When I was a high school student studying Latin, I always dreaded the basic process of memorization. The way I studied then, learning vocabulary involved creating individual flashcards by hand and tediously going card by card trying to determine which words were my weakest. Proper reviewing was nearly impossible because I had no way of keeping track of that words that I had mastered. As a consequence of what I would not consider poor studying techniques, I constantly struggled with even basic vocabulary in each of my four years of studies.
As I prepared to make the transition from high school to university, I knew I had to make my studies far more organized, especially with the heavy schedule I was to take. I am now approaching the end of my first semester at university and looking back, I can see a lot of places in which I have already improved and several places where I still see room for improvement.
what i’ve learned thus far
I am now paying for a few of the mistakes I made earlier in the semester. In particular, I would like to improve my workflow to allow time for reviewing older material throughout the semester, enabling much more efficient long-term learning.
In order to do this, I have started to turn basically everything I learn into flash cards. Yes, I am now fully embracing my high school nightmare; however, these are not your traditional flashcards.

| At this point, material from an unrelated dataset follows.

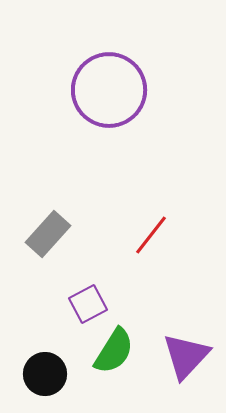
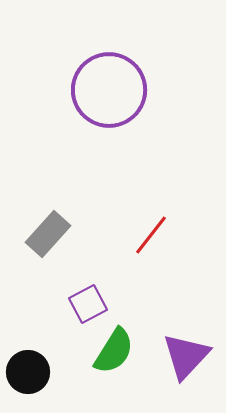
black circle: moved 17 px left, 2 px up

I am using a computerized system called Anki to both create and organize flashcards on a variety of subjects. Anki uses a learning technique called spaced repetition to optimize long-term memorization. The core idea is that our brains tend to discard information that we do not use, but if we continuously use a piece of knowledge, it becomes much easier over time to maintain that knowledge.
Anki is traditionally used for language-learning (I have some rather extensive decks of both Latin and Esperanto vocabulary words), but there are many other applications. For example, I used Anki over the summer to help me remember United States capital cities. I also have decks that I am using to commit to memory various pieces of art and classical music.
practice makes perfect
While I have learned quite a bit in all the lectures which I have attended, I have discovered that I learn material best by putting it to use, either in the process of making formal essays or in the process of solving practice problems.
As I am going back to some of the practice problems I used earlier this semester, it has amazed me just how much material I have almost completely forgotten over the course of only a few months.
My plan to fix this problem next semester? Flash cards for everything!
New concepts? Flashcards.
Practice problems? Flashcards.
Graded quizzes? Flashcards.
Computer-aided learning has turned an activity I previously dreaded to my primary means of learning. Funny how that works.